9. L’esito del giudizio giustifica la compensazione delle spese del grado, come richiesto dalla difesa erariale e non contestato da controparte (la quale non ha chiesto l’applicazione del criterio della soccombenza virtuale che, comunque, come meglio si dirà infra, non avrebbe sortito risultati positivi, cfr. Cons. Stato, sez. IV, n. 2829 del 2022).
10. Il contributo unificato del presente grado di giudizio deve porsi, invece, a carico dell’appellato, in applicazione del criterio della soccombenza virtuale.
10.1. Secondo l’orientamento di questo Consiglio (cfr., da ultimo, Cons. Stato, sez. II, 21 gennaio 2026, n. 503), infatti:
i) la particolare prestanza psicofisica richiesta agli appartenenti alle Forze armate e alle Forze di polizia ad ordinamento militare consente di attribuire rilievo anche a mere imperfezioni, non espressamente ricomprese nell’elenco di cui all’art. 582 r.m., quando rendano il soggetto non idoneo al servizio, ovvero ne limitino in modo significativo l’assolvimento dei relativi compiti;
ii) in tale prospettiva, anche la condizione di follow-up oncologico, pur in assenza di attuali disturbi funzionali, può assumere rilievo ai fini del giudizio di idoneità, in considerazione del rischio di recidiva e della necessità di costante monitoraggio.
P.Q.M.
Il Consiglio di Stato in sede giurisdizionale (sezione seconda), definitivamente pronunciando sull’appello, come in epigrafe proposto, lo dichiara improcedibile per sopravvenuta carenza di interesse.

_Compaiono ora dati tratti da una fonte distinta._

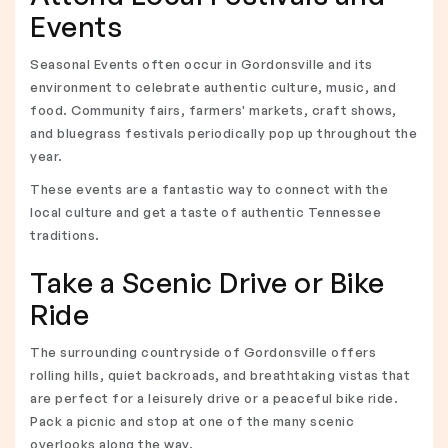
Events
Seasonal Events often occur in Gordonsville and its
environment to celebrate authentic culture, music, and
food. Community fairs, farmers' markets, craft shows,
and bluegrass festivals periodically pop up throughout the
year.
These events are a fantastic way to connect with the
local culture and get a taste of authentic Tennessee
traditions.
Take a Scenic Drive or Bike
Ride
The surrounding countryside of Gordonsville offers
rolling hills, quiet backroads, and breathtaking vistas that
are perfect for a leisurely drive or a peaceful bike ride.
Pack a picnic and stop at one of the many scenic
overlooks along the way.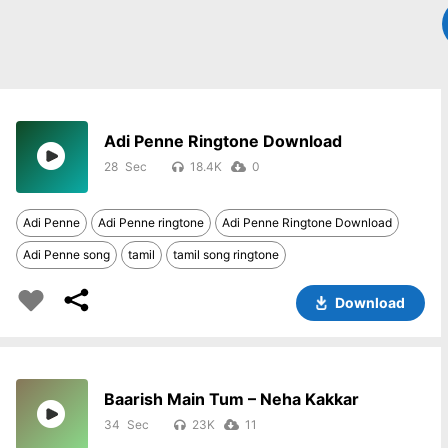
Adi Penne Ringtone Download
28
18.4K
0
Adi Penne
Adi Penne ringtone
Adi Penne Ringtone Download
Adi Penne song
tamil
tamil song ringtone
Download
Baarish Main Tum – Neha Kakkar
34
23K
11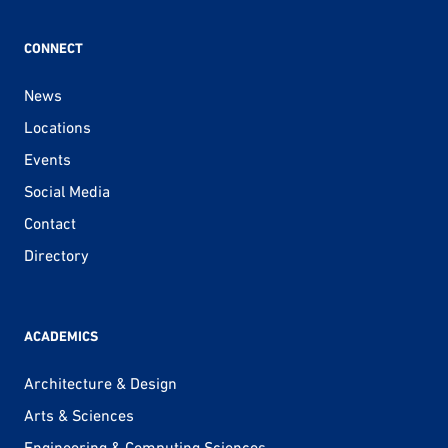
CONNECT
News
Locations
Events
Social Media
Contact
Directory
ACADEMICS
Architecture & Design
Arts & Sciences
Engineering & Computing Sciences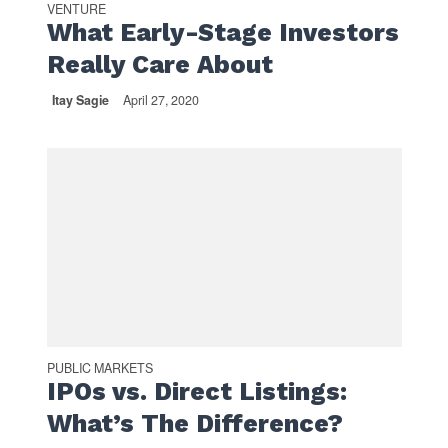
VENTURE
What Early-Stage Investors
Really Care About
Itay Sagie
April 27, 2020
PUBLIC MARKETS
IPOs vs. Direct Listings:
What’s The Difference?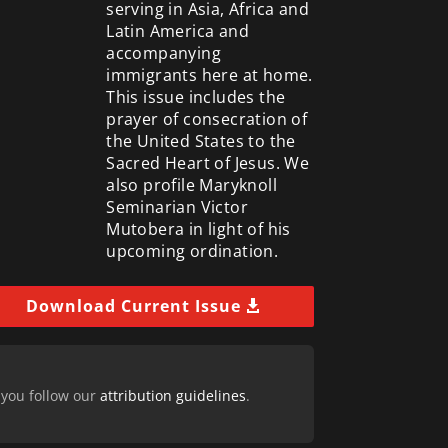
serving in Asia, Africa and
Latin America and
accompanying
immigrants here at home.
This issue includes the
prayer of consecration of
the United States to the
Sacred Heart of Jesus. We
also profile Maryknoll
Seminarian Victor
Mutobera in light of his
upcoming ordination.
Download Current Issue
 you follow our
attribution guidelines
.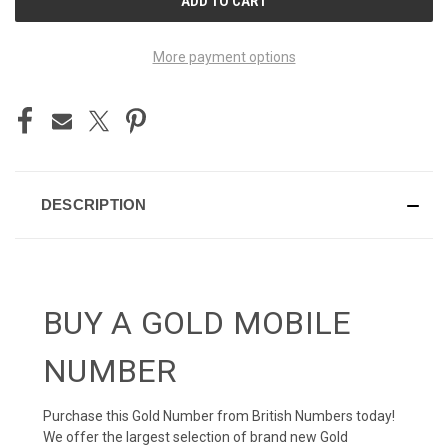
STOCK:
More payment options
DESCRIPTION
BUY A GOLD MOBILE
NUMBER
Purchase this Gold Number from British Numbers today!
We offer the largest selection of brand new Gold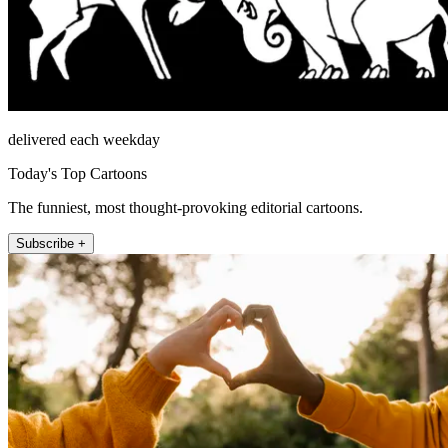
delivered each weekday
Today's Top Cartoons
The funniest, most thought-provoking editorial cartoons.
Subscribe +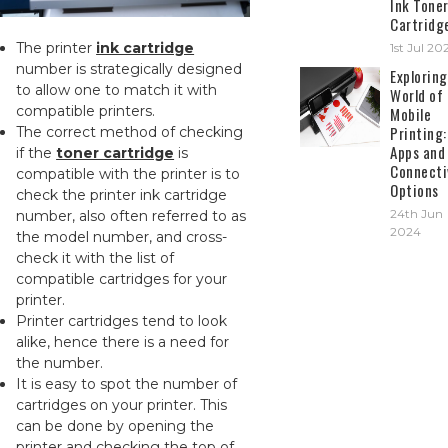
Ink Tone
Cartridg
The printer
ink cartridge
1st Jul 20
number is strategically designed
Exploring
to allow one to match it with
World of
compatible printers.
Mobile
Printing:
The correct method of checking
Apps and
if the
toner cartridge
is
Connecti
compatible with the printer is to
Options
check the printer ink cartridge
24th Jun
number, also often referred to as
2024
the model number, and cross-
check it with the list of
compatible cartridges for your
printer.
Printer cartridges tend to look
alike, hence there is a need for
the number.
It is easy to spot the number of
cartridges on your printer. This
can be done by opening the
printer and checking the top of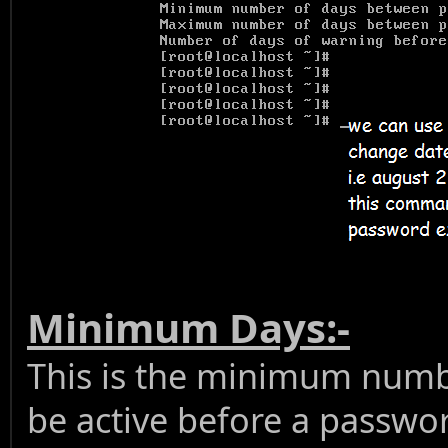
Minimum Days:-
This is the minimum numb
be active before a passwo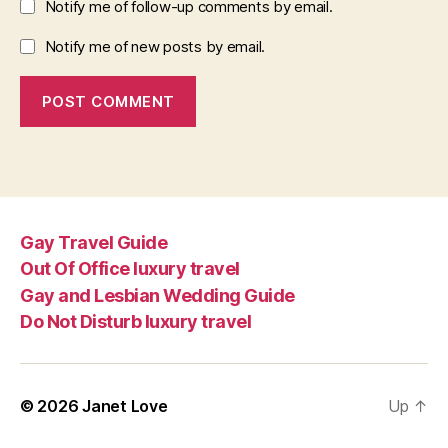
Notify me of follow-up comments by email.
Notify me of new posts by email.
Gay Travel Guide
Out Of Office luxury travel
Gay and Lesbian Wedding Guide
Do Not Disturb luxury travel
© 2026
Janet Love
Up
↑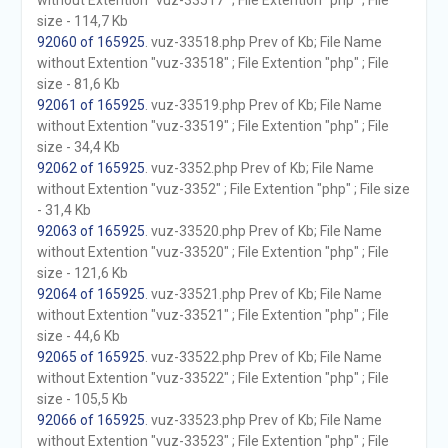
without Extention "vuz-33517" ; File Extention "php" ; File
size - 114,7 Kb
92060 of 165925
. vuz-33518.php Prev of Kb; File Name
without Extention "vuz-33518" ; File Extention "php" ; File
size - 81,6 Kb
92061 of 165925
. vuz-33519.php Prev of Kb; File Name
without Extention "vuz-33519" ; File Extention "php" ; File
size - 34,4 Kb
92062 of 165925
. vuz-3352.php Prev of Kb; File Name
without Extention "vuz-3352" ; File Extention "php" ; File size
- 31,4 Kb
92063 of 165925
. vuz-33520.php Prev of Kb; File Name
without Extention "vuz-33520" ; File Extention "php" ; File
size - 121,6 Kb
92064 of 165925
. vuz-33521.php Prev of Kb; File Name
without Extention "vuz-33521" ; File Extention "php" ; File
size - 44,6 Kb
92065 of 165925
. vuz-33522.php Prev of Kb; File Name
without Extention "vuz-33522" ; File Extention "php" ; File
size - 105,5 Kb
92066 of 165925
. vuz-33523.php Prev of Kb; File Name
without Extention "vuz-33523" ; File Extention "php" ; File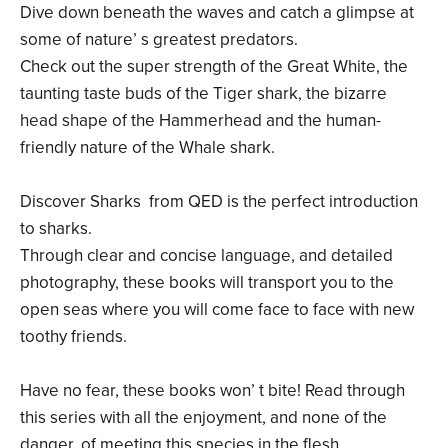
Dive down beneath the waves and catch a glimpse at
some of nature’ s greatest predators.
Check out the super strength of the Great White, the
taunting taste buds of the Tiger shark, the bizarre
head shape of the Hammerhead and the human-
friendly nature of the Whale shark.
Discover Sharks from QED is the perfect introduction
to sharks.
Through clear and concise language, and detailed
photography, these books will transport you to the
open seas where you will come face to face with new
toothy friends.
Have no fear, these books won’ t bite! Read through
this series with all the enjoyment, and none of the
danger, of meeting this species in the flesh.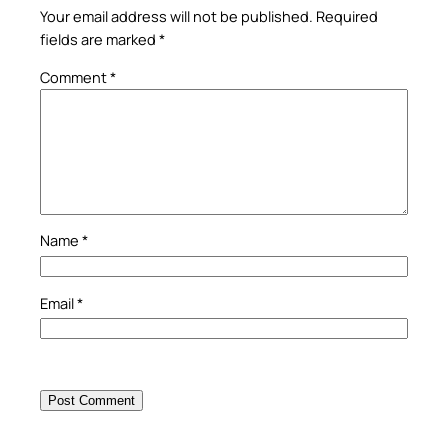
Your email address will not be published.
Required
fields are marked
*
Comment
*
Name
*
Email
*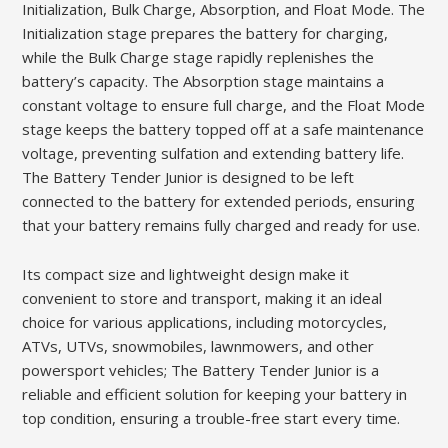
Initialization, Bulk Charge, Absorption, and Float Mode. The
Initialization stage prepares the battery for charging,
while the Bulk Charge stage rapidly replenishes the
battery’s capacity. The Absorption stage maintains a
constant voltage to ensure full charge, and the Float Mode
stage keeps the battery topped off at a safe maintenance
voltage, preventing sulfation and extending battery life.
The Battery Tender Junior is designed to be left
connected to the battery for extended periods, ensuring
that your battery remains fully charged and ready for use.
Its compact size and lightweight design make it
convenient to store and transport, making it an ideal
choice for various applications, including motorcycles,
ATVs, UTVs, snowmobiles, lawnmowers, and other
powersport vehicles; The Battery Tender Junior is a
reliable and efficient solution for keeping your battery in
top condition, ensuring a trouble-free start every time.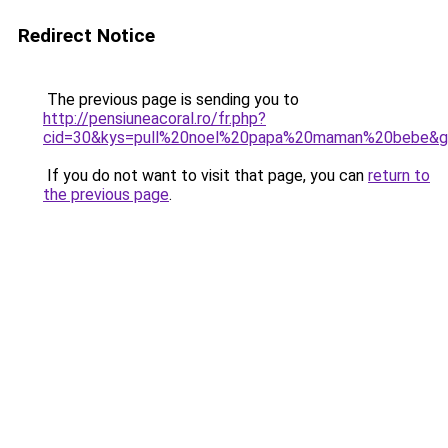
Redirect Notice
The previous page is sending you to
http://pensiuneacoral.ro/fr.php?
cid=30&kys=pull%20noel%20papa%20maman%20bebe&
If you do not want to visit that page, you can
return to
the previous page
.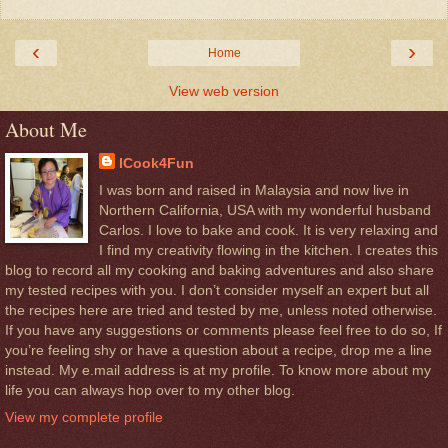
‹
›
Home
View web version
About Me
ICook4Fun
I was born and raised in Malaysia and now live in
Northern California, USA with my wonderful husband
Carlos. I love to bake and cook. It is very relaxing and
I find my creativity flowing in the kitchen. I creates this
blog to record all my cooking and baking adventures and also share
my tested recipes with you. I don’t consider myself an expert but all
the recipes here are tried and tested by me, unless noted otherwise.
If you have any suggestions or comments please feel free to do so, If
you’re feeling shy or have a question about a recipe, drop me a line
instead. My e.mail address is at my profile. To know more about my
life you can always hop over to my other blog.
View my complete profile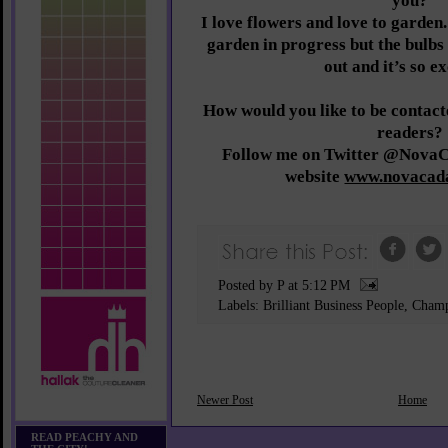
you?
I love flowers and love to garden
garden in progress but the bulbs 
out and it’s so ex
How would you like to be conta
readers?
Follow me on Twitter @NovaC
website
www.novacad
Posted by P
at
5:12 PM
Labels:
Brilliant Business People
,
Champ
Newer Post
Home
READ PEACHY AND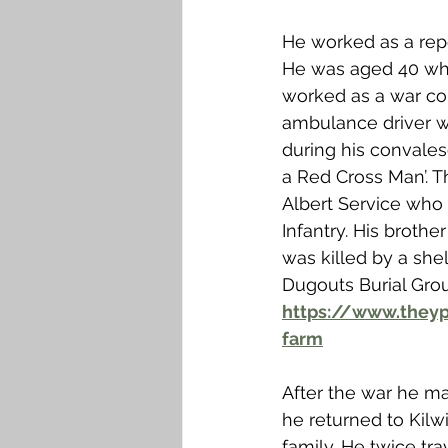
He worked as a repor
He was aged 40 when
worked as a war cor
ambulance driver w
during his convale
a Red Cross Man’. 
Albert Service who 
Infantry. His brother
was killed by a shel
Dugouts Burial Grou
https://www.theyp
farm
After the war he mai
he returned to Kilw
family. He twice tr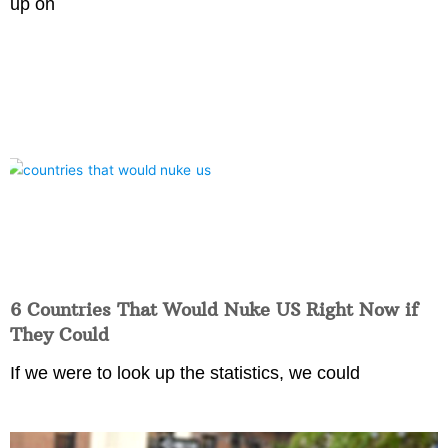
up on
6 Countries That Would Nuke US Right Now if
They Could
If we were to look up the statistics, we could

Spese del grado compensate, salvo l’onere del contributo unificato che si pone a carico dell’appellato.
Ordina che la presente sentenza sia eseguita dall’autorità amministrativa.
Ritenuto che sussistano i presupposti di cui di cui all’articolo 52, commi 1 e 2, del decreto legislativo 30 giugno 2003, n. 196, e all’articolo 9, paragrafi 1 e 4, del Regolamento (UE) 2016/679 del Parlamento europeo e del Consiglio del 27 aprile 2016 e all’articolo 2-septies del decreto legislativo 30 giugno 2003, n. 196, come modificato dal decreto legislativo 10 agosto 2018, n. 101, manda alla Segreteria di procedere, in qualsiasi ipotesi di diffusione del presente provvedimento, all’oscuramento delle generalità nonché di qualsiasi dato idoneo a rivelare lo stato di salute delle parti o di persone comunque ivi citate.
Così deciso in Roma nella camera di consiglio del giorno 14 aprile 2026 con l’intervento dei magistrati:
Vito Poli, Presidente
Carmelina Addesso, Consigliere
Alessandro Enrico Basilico, Consigliere
Stefano Filippini, Consigliere
UC AN Ricci, Consigliere, Estensore
| L'EN | IL PRESIDENTE |
| UC AN Ricci | Vito Poli |
IL SEGRETARIO
In caso di diffusione omettere le generalità e gli altri dati identificativi dei soggetti interessati nei termini indicati.